>>>>

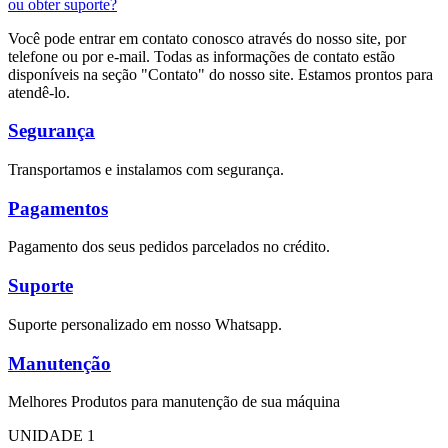
ou obter suporte?
Você pode entrar em contato conosco através do nosso site, por
telefone ou por e-mail. Todas as informações de contato estão
disponíveis na seção "Contato" do nosso site. Estamos prontos para
atendê-lo.
Segurança
Transportamos e instalamos com segurança.
Pagamentos
Pagamento dos seus pedidos parcelados no crédito.
Suporte
Suporte personalizado em nosso Whatsapp.
Manutenção
Melhores Produtos para manutenção de sua máquina
UNIDADE 1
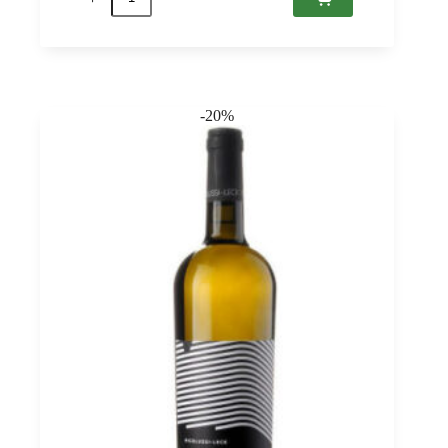
2024
Etyek-
Buda
PDO,
Etyeki
Kuria
0,75
-20%
quantità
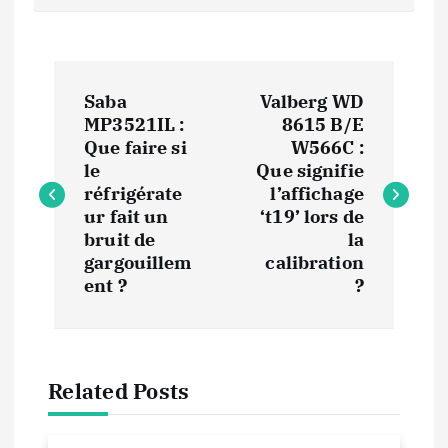
N
Saba
Valberg WD
a
MP3521IL :
8615 B/E
Que faire si
W566C :
v
le
Que signifie
réfrigérate
l’affichage
i
ur fait un
‘t19’ lors de
bruit de
la
gargouillem
calibration
g
ent ?
?
a
t
Related Posts
i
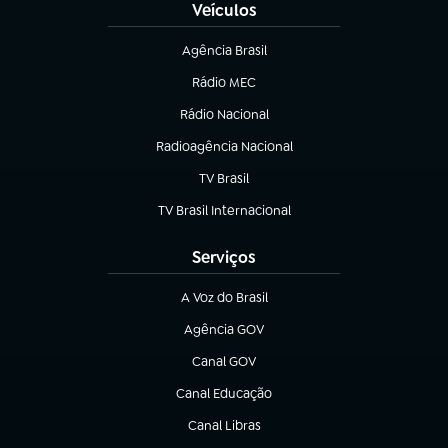
Veículos
Agência Brasil
(abre em nova aba)
Rádio MEC
(abre em nova aba)
Rádio Nacional
Radioagência Nacional
(abre em nova aba)
TV Brasil
(abre em nova aba)
TV Brasil Internacional
(abre em nova aba)
Serviços
A Voz do Brasil
(abre em nova aba)
Agência GOV
(abre em nova aba)
Canal GOV
(abre em nova aba)
Canal Educação
(abre em nova aba)
Canal Libras
(abre em nova aba)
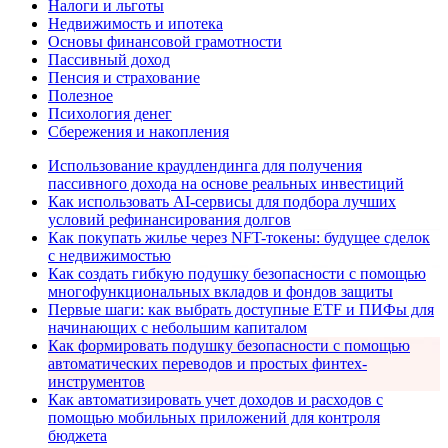
Налоги и льготы
Недвижимость и ипотека
Основы финансовой грамотности
Пассивный доход
Пенсия и страхование
Полезное
Психология денег
Сбережения и накопления
Использование краудлендинга для получения
пассивного дохода на основе реальных инвестиций
Как использовать AI-сервисы для подбора лучших
условий рефинансирования долгов
Как покупать жилье через NFT-токены: будущее сделок
с недвижимостью
Как создать гибкую подушку безопасности с помощью
многофункциональных вкладов и фондов защиты
Первые шаги: как выбрать доступные ETF и ПИФы для
начинающих с небольшим капиталом
Как формировать подушку безопасности с помощью
автоматических переводов и простых финтех-
инструментов
Как автоматизировать учет доходов и расходов с
помощью мобильных приложений для контроля
бюджета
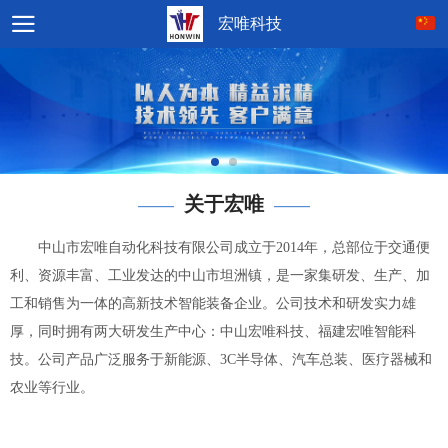
宏唯科技
关于宏唯
——
——
中山市宏唯自动化科技有限公司成立于2014年，总部位于交通便
利、资源丰富、工业发达的中山市坦洲镇，是一家集研发、生产、加
工和销售为一体的高新技术智能装备企业。公司技术和研发实力雄
厚，同时拥有两大研发生产中心：中山宏唯科技、福建宏唯智能科
技。公司产品广泛服务于新能源、3C半导体、汽车总装、医疗器械和
农业等行业。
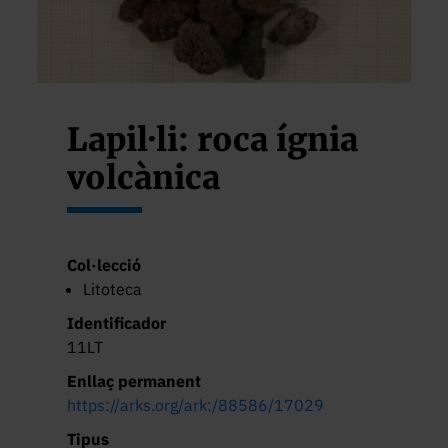
Lapil·li: roca ígnia
volcànica
Col·lecció
Litoteca
Identificador
11LT
Enllaç permanent
https://arks.org/ark:/88586/17029
Tipus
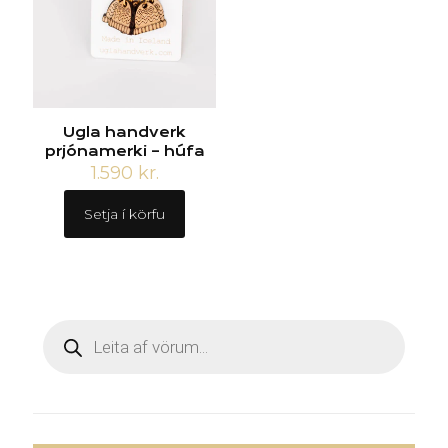
Ugla handverk
prjónamerki – húfa
1.590
kr.
Setja í körfu
Products
search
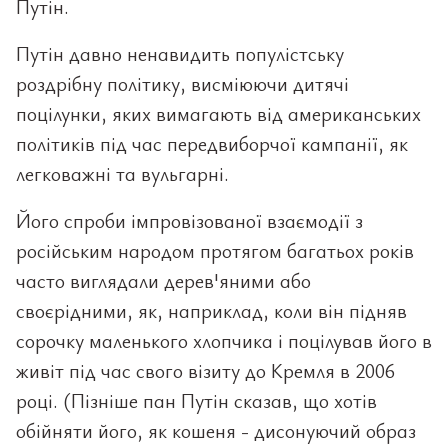
Путін.
Путін давно ненавидить популістську
роздрібну політику, висміюючи дитячі
поцілунки, яких вимагають від американських
політиків під час передвиборчої кампанії, як
легковажні та вульгарні.
Його спроби імпровізованої взаємодії з
російським народом протягом багатьох років
часто виглядали дерев'яними або
своєрідними, як, наприклад, коли він підняв
сорочку маленького хлопчика і поцілував його в
живіт під час свого візиту до Кремля в 2006
році. (Пізніше пан Путін сказав, що хотів
обійняти його, як кошеня - дисонуючий образ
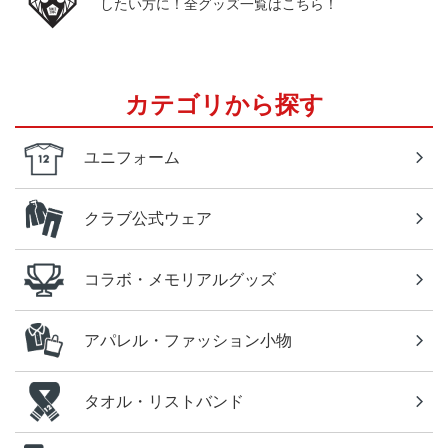
したい方に！全グッズ一覧はこちら！
カテゴリから探す
ユニフォーム
クラブ公式ウェア
コラボ・メモリアルグッズ
アパレル・ファッション小物
タオル・リストバンド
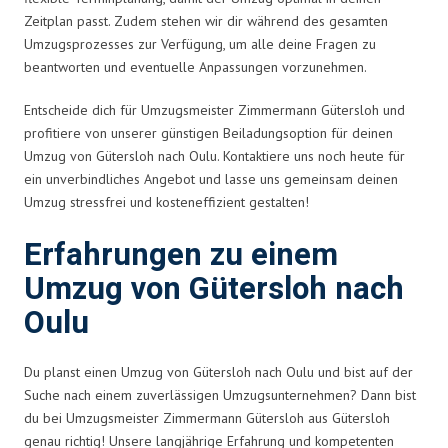
Zeitplan passt. Zudem stehen wir dir während des gesamten
Umzugsprozesses zur Verfügung, um alle deine Fragen zu
beantworten und eventuelle Anpassungen vorzunehmen.
Entscheide dich für Umzugsmeister Zimmermann Gütersloh und
profitiere von unserer günstigen Beiladungsoption für deinen
Umzug von Gütersloh nach Oulu. Kontaktiere uns noch heute für
ein unverbindliches Angebot und lasse uns gemeinsam deinen
Umzug stressfrei und kosteneffizient gestalten!
Erfahrungen zu einem
Umzug von Gütersloh nach
Oulu
Du planst einen Umzug von Gütersloh nach Oulu und bist auf der
Suche nach einem zuverlässigen Umzugsunternehmen? Dann bist
du bei Umzugsmeister Zimmermann Gütersloh aus Gütersloh
genau richtig! Unsere langjährige Erfahrung und kompetenten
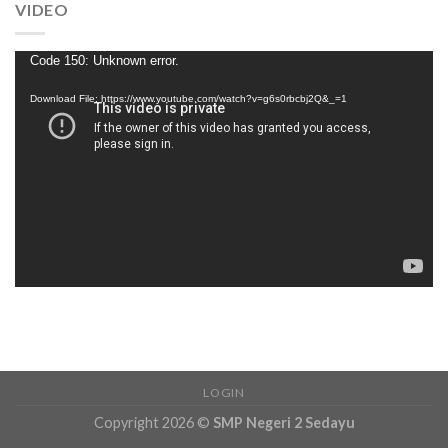
VIDEO
Video
Code 150: Unknown error.
Player
Download File: https://www.youtube.com/watch?v=g6s0rbcbj2Q&_=1
LOGIN
Copyright 2026 ©
SMP Negeri 2 Sedayu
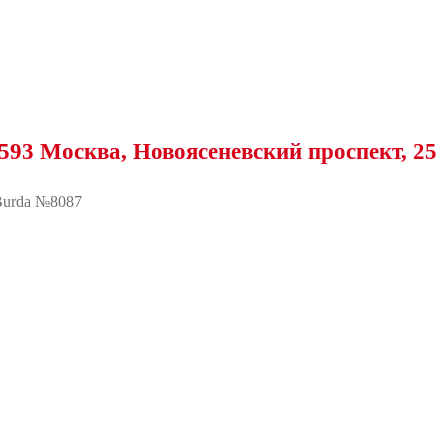
ква, Новоясеневский проспект, 25
urda №8087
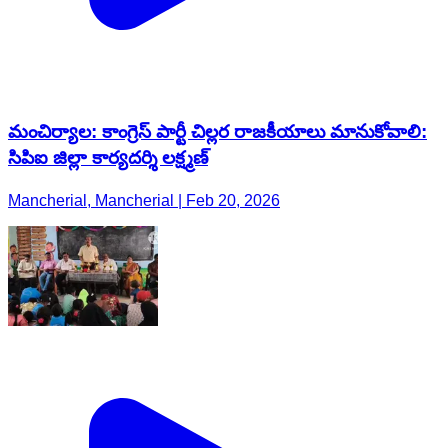
మంచిర్యాల: కాంగ్రెస్ పార్టీ చిల్లర రాజకీయాలు మానుకోవాలి:
సిపిఐ జిల్లా కార్యదర్శి లక్ష్మణ్
Mancherial, Mancherial | Feb 20, 2026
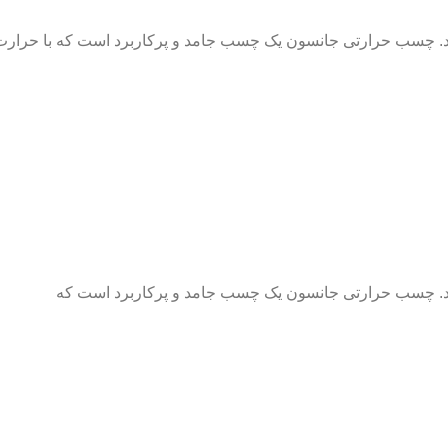
 چسب حرارتی جانسون یک چسب جامد و پرکاربرد است که با حرارت
. چسب حرارتی جانسون یک چسب جامد و پرکاربرد است که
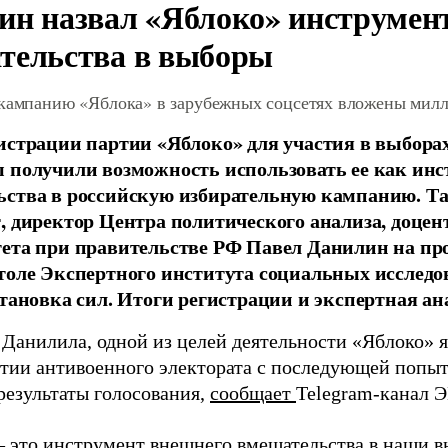
ин назвал «Яблоко» инструмен
тельства в выборы
 кампанию «Яблока» в зарубежных соцсетях вложены мил
истрации партии «Яблоко» для участия в выбора
 получили возможность использовать ее как ин
ства в российскую избирательную кампанию. Та
, директор Центра политического анализа, доце
тета при правительстве РФ Павел Данилин на п
толе Экспертного института социальных исслед
становка сил. Итоги регистрации и экспертная ан
 Данилила, одной из целей деятельности «Яблоко» 
ртии антивоенного электората с последующей попыт
результаты голосования,
сообщает
Telegram-канал 
– это инструмент внешнего вмешательства в наши в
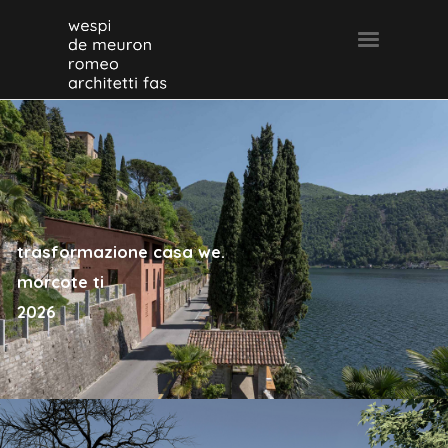
trasformazione casa we.
morcote ti
2026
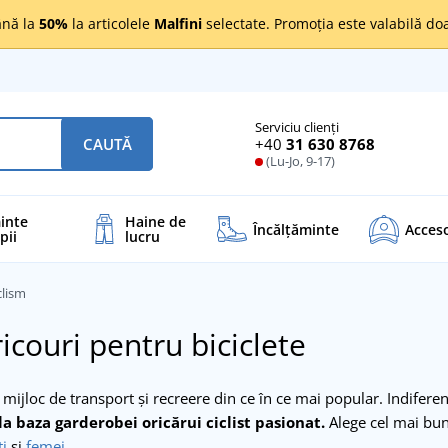
nă la
50%
la articolele
Malfini
selectate. Promoția este valabilă d
Serviciu clienți
+40
31 630 8768
CAUTĂ
(Lu-Jo, 9-17)
inte
Haine de
Încălţăminte
Acceso
pii
lucru
clism
ricouri pentru biciclete
 mijloc de transport și recreere din ce în ce mai popular. Indiferen
 la baza garderobei oricărui ciclist pasionat.
Alege cel mai bun 
i
şi
femei
.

<<<<

Repeat the full set of records exactly, and output no pictures.

ou obter suporte?
Você pode entrar em contato conosco através do nosso site, por
telefone ou por e-mail. Todas as informações de contato estão
disponíveis na seção "Contato" do nosso site. Estamos prontos para
atendê-lo.
Segurança
Transportamos e instalamos com segurança.
Pagamentos
Pagamento dos seus pedidos parcelados no crédito.
Suporte
Suporte personalizado em nosso Whatsapp.
Manutenção
Melhores Produtos para manutenção de sua máquina
UNIDADE 1
2024
Etyek-
Buda
PDO,
Etyeki
Kuria
0,75
-20%
quantità
N
Saba
Valberg WD
a
MP3521IL :
8615 B/E
Que faire si
W566C :
v
le
Que signifie
réfrigérate
l’affichage
i
ur fait un
‘t19’ lors de
bruit de
la
gargouillem
calibration
g
ent ?
?
a
t
Related Posts
i
Veículos
Agência Brasil
(abre em nova aba)
Rádio MEC
(abre em nova aba)
Rádio Nacional
Radioagência Nacional
(abre em nova aba)
TV Brasil
(abre em nova aba)
TV Brasil Internacional
(abre em nova aba)
Serviços
A Voz do Brasil
(abre em nova aba)
Agência GOV
(abre em nova aba)
Canal GOV
(abre em nova aba)
Canal Educação
(abre em nova aba)
Canal Libras
(abre em nova aba)
Налоги и льготы
Недвижимость и ипотека
Основы финансовой грамотности
Пассивный доход
Пенсия и страхование
Полезное
Психология денег
Сбережения и накопления
Использование краудлендинга для получения
пассивного дохода на основе реальных инвестиций
Как использовать AI-сервисы для подбора лучших
условий рефинансирования долгов
Как покупать жилье через NFT-токены: будущее сделок
с недвижимостью
Как создать гибкую подушку безопасности с помощью
многофункциональных вкладов и фондов защиты
Первые шаги: как выбрать доступные ETF и ПИФы для
начинающих с небольшим капиталом
Как формировать подушку безопасности с помощью
автоматических переводов и простых финтех-
инструментов
Как автоматизировать учет доходов и расходов с
помощью мобильных приложений для контроля
бюджета
宏唯科技
关于宏唯
——
——
中山市宏唯自动化科技有限公司成立于2014年，总部位于交通便
利、资源丰富、工业发达的中山市坦洲镇，是一家集研发、生产、加
工和销售为一体的高新技术智能装备企业。公司技术和研发实力雄
厚，同时拥有两大研发生产中心：中山宏唯科技、福建宏唯智能科
技。公司产品广泛服务于新能源、3C半导体、汽车总装、医疗器械和
农业等行业。
Lapil·li: roca ígnia
volcànica
Col·lecció
Litoteca
Identificador
11LT
Enllaç permanent
https://arks.org/ark:/88586/17029
Tipus
Ugla handverk
prjónamerki – húfa
1.590
kr.
Setja í körfu
Products
search
Путін.
Путін давно ненавидить популістську
роздрібну політику, висміюючи дитячі
поцілунки, яких вимагають від американських
політиків під час передвиборчої кампанії, як
легковажні та вульгарні.
Його спроби імпровізованої взаємодії з
російським народом протягом багатьох років
часто виглядали дерев'яними або
своєрідними, як, наприклад, коли він підняв
сорочку маленького хлопчика і поцілував його в
живіт під час свого візиту до Кремля в 2006
році. (Пізніше пан Путін сказав, що хотів
обійняти його, як кошеня - дисонуючий образ
したい方に！全グッズ一覧はこちら！
カテゴリから探す
ユニフォーム
クラブ公式ウェア
コラボ・メモリアルグッズ
アパレル・ファッション小物
タオル・リストバンド
Zeitplan passt. Zudem stehen wir dir während des gesamten
Umzugsprozesses zur Verfügung, um alle deine Fragen zu
beantworten und eventuelle Anpassungen vorzunehmen.
Entscheide dich für Umzugsmeister Zimmermann Gütersloh und
profitiere von unserer günstigen Beiladungsoption für deinen
Umzug von Gütersloh nach Oulu. Kontaktiere uns noch heute für
ein unverbindliches Angebot und lasse uns gemeinsam deinen
Umzug stressfrei und kosteneffizient gestalten!
Erfahrungen zu einem
Umzug von Gütersloh nach
Oulu
Du planst einen Umzug von Gütersloh nach Oulu und bist auf der
Suche nach einem zuverlässigen Umzugsunternehmen? Dann bist
du bei Umzugsmeister Zimmermann Gütersloh aus Gütersloh
genau richtig! Unsere langjährige Erfahrung und kompetenten
VIDEO
Video
Code 150: Unknown error.
Player
Download File: https://www.youtube.com/watch?v=g6s0rbcbj2Q&_=1
LOGIN
Copyright 2026 ©
SMP Negeri 2 Sedayu
ква, Новоясеневский проспект, 25
urda №8087
మంచిర్యాల: కాంగ్రెస్ పార్టీ చిల్లర రాజకీయాలు మానుకోవాలి:
సిపిఐ జిల్లా కార్యదర్శి లక్ష్మణ్
Mancherial, Mancherial | Feb 20, 2026
 چسب حرارتی جانسون یک چسب جامد و پرکاربرد است که با حرارت
. چسب حرارتی جانسون یک چسب جامد و پرکاربرد است که
ин назвал «Яблоко» инструмен
тельства в выборы
 кампанию «Яблока» в зарубежных соцсетях вложены мил
истрации партии «Яблоко» для участия в выбора
 получили возможность использовать ее как ин
ства в российскую избирательную кампанию. Та
, директор Центра политического анализа, доце
тета при правительстве РФ Павел Данилин на п
толе Экспертного института социальных исслед
становка сил. Итоги регистрации и экспертная ан
 Данилила, одной из целей деятельности «Яблоко» 
ртии антивоенного электората с последующей попыт
результаты голосования,
сообщает
Telegram-канал 
– это инструмент внешнего вмешательства в наши в
trasformazione casa we.
morcote ti
2026
nă la
50%
la articolele
Malfini
selectate. Promoția este valabilă d
Serviciu clienți
+40
31 630 8768
CAUTĂ
(Lu-Jo, 9-17)
inte
Haine de
Încălţăminte
Acceso
pii
lucru
clism
ricouri pentru biciclete
 mijloc de transport și recreere din ce în ce mai popular. Indiferen
 la baza garderobei oricărui ciclist pasionat.
Alege cel mai bun 
i
şi
femei
.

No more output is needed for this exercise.